The symptoms point to a diagnosis of no. According to the HIMSS report, those 1.5 million data leak victims don’t include breaches at other healthcare companies, home care providers, physician offices, or pharmaceutical companies. So this report is likely only giving us a peak at a sliver of the problem.
If that doesn’t send your blood pressure up, consider this: the hospitals surveyed are probably only aware of a small percentage of how many patients have been affected by lax hospital security, as only about 44 percent of hospitals that suffered a breach failed to let the patients know their records could be at risk to snoops.
Even more disturbing is what the hospitals didn’t say: all of the hospitals that disclosed being breached mostly cited unauthorized use of information and wrongful access of paper records.
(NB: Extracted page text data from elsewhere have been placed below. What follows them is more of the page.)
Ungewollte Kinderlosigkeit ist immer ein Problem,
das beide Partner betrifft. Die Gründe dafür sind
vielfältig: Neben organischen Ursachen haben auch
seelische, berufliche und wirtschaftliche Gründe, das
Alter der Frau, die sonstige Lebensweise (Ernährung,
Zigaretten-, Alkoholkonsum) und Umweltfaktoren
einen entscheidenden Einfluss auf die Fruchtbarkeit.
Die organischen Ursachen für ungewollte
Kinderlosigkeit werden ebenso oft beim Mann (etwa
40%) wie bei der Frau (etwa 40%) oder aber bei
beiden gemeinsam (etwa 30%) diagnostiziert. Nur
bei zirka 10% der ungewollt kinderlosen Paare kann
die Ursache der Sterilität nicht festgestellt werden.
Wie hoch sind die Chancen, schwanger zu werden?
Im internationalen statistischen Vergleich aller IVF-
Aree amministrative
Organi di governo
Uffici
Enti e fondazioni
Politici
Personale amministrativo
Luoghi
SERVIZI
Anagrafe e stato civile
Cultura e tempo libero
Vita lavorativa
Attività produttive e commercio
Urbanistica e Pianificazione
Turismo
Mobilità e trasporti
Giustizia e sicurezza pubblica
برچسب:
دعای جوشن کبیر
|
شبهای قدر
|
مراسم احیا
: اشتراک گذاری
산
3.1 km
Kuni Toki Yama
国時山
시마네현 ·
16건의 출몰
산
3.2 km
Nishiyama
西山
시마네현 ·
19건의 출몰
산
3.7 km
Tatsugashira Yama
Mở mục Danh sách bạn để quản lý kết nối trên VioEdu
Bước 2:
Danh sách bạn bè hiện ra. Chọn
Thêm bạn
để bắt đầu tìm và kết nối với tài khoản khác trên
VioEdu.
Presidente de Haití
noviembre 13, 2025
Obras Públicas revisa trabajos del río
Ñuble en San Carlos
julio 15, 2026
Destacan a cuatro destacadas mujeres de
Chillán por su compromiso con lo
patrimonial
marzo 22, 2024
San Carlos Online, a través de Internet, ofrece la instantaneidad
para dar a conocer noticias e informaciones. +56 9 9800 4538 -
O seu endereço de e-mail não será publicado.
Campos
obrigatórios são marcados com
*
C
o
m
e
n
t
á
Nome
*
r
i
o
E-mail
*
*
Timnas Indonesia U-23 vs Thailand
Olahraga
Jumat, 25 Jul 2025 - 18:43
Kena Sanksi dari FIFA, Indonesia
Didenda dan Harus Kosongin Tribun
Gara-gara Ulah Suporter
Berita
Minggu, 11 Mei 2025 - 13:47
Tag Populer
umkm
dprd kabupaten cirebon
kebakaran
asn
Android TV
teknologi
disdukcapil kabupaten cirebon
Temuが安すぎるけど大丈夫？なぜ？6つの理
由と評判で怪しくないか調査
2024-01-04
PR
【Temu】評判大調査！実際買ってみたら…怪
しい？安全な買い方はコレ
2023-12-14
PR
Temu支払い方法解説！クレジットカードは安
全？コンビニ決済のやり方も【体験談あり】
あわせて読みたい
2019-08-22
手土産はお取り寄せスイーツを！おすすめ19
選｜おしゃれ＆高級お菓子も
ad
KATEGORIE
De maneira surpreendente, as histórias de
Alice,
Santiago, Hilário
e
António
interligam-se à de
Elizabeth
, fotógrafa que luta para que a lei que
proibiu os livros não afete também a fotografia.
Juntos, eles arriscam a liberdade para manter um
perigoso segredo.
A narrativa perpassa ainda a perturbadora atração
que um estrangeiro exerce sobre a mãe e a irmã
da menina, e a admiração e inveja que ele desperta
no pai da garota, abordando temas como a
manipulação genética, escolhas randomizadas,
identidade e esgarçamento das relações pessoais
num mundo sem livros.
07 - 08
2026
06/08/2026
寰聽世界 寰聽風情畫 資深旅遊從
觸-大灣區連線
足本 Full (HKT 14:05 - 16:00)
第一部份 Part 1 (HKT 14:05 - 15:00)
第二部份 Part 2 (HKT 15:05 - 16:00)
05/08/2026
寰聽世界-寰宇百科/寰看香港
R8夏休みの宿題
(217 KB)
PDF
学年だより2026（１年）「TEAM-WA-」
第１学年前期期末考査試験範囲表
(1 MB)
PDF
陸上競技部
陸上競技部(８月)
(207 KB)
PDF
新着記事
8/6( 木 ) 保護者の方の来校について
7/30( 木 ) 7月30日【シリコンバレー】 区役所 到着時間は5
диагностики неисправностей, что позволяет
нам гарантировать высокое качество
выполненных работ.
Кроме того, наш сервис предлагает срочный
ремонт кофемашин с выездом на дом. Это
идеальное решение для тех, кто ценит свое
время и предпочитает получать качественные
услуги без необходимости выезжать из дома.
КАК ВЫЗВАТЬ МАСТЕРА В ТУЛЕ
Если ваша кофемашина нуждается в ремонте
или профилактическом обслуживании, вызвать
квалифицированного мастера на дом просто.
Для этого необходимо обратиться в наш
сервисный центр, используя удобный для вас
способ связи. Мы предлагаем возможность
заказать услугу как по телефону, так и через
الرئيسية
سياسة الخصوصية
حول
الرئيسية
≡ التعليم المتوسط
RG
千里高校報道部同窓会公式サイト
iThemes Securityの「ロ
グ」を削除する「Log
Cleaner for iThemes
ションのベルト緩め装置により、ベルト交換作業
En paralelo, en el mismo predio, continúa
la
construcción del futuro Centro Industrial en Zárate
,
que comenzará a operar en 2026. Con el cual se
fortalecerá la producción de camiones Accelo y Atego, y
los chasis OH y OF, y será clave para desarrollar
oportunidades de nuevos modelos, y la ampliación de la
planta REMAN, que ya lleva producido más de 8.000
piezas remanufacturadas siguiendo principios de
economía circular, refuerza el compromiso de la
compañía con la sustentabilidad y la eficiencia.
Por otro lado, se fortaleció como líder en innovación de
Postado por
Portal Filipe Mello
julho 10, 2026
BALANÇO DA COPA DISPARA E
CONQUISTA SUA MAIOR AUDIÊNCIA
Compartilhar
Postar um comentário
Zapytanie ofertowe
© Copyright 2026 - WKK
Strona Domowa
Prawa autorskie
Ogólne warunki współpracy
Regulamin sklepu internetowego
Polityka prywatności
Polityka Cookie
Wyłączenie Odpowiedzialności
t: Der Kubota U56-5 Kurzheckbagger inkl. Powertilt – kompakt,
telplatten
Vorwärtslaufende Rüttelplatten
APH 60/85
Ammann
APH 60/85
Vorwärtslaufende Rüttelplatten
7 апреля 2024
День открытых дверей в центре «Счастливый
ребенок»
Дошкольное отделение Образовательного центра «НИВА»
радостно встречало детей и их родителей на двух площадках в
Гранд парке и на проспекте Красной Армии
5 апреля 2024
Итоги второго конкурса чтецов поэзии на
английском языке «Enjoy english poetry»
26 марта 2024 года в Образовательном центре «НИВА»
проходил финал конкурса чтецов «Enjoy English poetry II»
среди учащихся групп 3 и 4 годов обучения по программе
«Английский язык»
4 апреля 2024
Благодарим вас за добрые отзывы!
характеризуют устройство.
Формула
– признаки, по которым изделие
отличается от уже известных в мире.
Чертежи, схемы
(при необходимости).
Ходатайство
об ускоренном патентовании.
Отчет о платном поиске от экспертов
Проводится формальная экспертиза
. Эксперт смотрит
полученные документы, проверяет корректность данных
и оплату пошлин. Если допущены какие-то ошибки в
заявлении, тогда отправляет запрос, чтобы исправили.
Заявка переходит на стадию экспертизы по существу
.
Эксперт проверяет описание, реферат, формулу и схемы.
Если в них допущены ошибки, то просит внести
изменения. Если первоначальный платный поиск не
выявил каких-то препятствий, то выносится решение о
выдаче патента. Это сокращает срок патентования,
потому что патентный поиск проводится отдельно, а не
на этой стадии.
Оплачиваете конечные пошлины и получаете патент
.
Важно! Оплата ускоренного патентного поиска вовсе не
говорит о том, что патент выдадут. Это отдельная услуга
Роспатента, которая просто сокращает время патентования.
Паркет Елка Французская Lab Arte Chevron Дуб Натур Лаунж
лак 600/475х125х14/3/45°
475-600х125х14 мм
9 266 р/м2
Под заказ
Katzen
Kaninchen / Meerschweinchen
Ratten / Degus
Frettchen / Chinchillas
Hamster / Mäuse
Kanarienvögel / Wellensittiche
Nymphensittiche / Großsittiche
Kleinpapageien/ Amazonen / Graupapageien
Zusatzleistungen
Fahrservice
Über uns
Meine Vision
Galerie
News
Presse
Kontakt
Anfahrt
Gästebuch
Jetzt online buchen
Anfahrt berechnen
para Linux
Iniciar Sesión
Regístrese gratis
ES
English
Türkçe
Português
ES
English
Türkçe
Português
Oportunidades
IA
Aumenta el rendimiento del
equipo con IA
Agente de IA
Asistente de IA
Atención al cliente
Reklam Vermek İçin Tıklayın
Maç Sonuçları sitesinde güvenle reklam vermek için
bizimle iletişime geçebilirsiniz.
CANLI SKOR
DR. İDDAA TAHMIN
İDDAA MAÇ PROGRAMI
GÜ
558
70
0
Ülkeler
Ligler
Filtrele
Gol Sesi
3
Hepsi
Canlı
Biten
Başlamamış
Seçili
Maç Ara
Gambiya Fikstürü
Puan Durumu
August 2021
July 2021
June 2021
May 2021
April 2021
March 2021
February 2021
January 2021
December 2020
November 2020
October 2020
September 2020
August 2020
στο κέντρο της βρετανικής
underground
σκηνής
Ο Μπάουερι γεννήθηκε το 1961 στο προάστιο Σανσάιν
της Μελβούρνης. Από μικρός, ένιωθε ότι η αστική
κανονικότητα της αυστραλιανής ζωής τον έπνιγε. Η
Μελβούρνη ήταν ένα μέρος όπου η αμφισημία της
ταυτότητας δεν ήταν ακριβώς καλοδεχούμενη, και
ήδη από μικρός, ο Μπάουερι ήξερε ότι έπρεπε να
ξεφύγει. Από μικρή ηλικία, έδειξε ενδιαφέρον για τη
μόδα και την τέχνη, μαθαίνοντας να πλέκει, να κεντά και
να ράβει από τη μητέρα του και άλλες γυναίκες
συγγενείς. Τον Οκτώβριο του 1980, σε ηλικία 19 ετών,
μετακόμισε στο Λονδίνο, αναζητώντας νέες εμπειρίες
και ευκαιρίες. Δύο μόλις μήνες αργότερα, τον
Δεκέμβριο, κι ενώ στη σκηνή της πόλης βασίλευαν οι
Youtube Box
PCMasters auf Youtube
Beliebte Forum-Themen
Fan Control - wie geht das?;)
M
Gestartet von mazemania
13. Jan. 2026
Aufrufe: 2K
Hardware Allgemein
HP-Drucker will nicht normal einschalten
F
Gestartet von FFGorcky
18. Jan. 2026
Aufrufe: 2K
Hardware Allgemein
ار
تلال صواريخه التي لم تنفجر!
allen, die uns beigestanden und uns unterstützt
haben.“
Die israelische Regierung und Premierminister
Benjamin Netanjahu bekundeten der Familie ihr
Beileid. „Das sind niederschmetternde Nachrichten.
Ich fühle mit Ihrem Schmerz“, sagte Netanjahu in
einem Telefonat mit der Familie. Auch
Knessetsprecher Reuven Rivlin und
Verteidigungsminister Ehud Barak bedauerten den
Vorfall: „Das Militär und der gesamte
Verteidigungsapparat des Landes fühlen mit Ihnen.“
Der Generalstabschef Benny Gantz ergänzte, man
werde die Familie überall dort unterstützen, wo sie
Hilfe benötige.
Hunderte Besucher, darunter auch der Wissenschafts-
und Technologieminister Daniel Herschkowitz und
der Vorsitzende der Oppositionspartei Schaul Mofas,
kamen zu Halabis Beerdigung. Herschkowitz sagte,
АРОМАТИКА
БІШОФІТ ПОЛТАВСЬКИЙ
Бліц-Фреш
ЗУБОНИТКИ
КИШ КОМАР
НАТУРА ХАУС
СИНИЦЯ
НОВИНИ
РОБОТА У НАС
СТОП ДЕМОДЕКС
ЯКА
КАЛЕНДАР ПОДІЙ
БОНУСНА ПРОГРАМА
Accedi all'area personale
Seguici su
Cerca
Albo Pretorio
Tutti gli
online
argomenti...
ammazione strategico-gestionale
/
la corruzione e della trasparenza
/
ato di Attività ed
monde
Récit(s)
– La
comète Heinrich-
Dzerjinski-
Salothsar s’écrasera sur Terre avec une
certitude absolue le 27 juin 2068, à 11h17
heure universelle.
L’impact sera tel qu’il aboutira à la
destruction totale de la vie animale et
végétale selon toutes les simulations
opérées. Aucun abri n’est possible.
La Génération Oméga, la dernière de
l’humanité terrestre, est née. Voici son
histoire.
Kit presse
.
None reported having been hacked. The odds are that that’s simply not the reality: “Noticeably absent are breach sources associated with malicious intent, such as stolen laptops/computers, deliberate acts by unscrupulous employees, etc., supporting the lack of industry focus on fraudulent data breaches that masks the frequency and severity of the problem,” the report states.
No doubt. The trouble is, without proper intrusion detection and prevention systems in place, access and database log monitoring, and other controls, most hospitals probably wouldn’t know if they were successfully hacked.
There was plenty of silence when it came to financial breaches, prior to July 2003. That’s not because banks, credit unions, and retailers weren’t being hacked. It’s because they weren’t required to report any breaches until California enacted SB 1386, which required any company, where California residents were involved, to notify each of these victims if the firm suffered a security incident where certain kinds of financial information was, or could have been, exposed. Today, most states have similar laws in force.
Perhaps it’s time the healthcare industry be forced to do the same.
No argument here. And the laws that have been recently proposed in Congress do not go far enough because of how they define a “security breach” and the standards they set for protection and notification. When WellPoint had a massive web exposure that went on for over a year, was there any penalty? When Finjan discovered another huge database online, what were the consequences for the health system that suffered the breach — and were those affected ever even notified? To date, HHS has only penalized one entity, Providence, while others have escaped unscathed. HIPAA has been a drastic failure when it comes to security and enforcement and many states exclude HIPAA-covered entities from their breach notification laws. One immediate improvement would be for states to stop excluding these entities. It won’t improve security enough, but at least more people would find out when their sensitive data have been exposed, lost, or compromised.
It’s time for Congress to raise the standards and lower the boom despite pressure from lobbyists.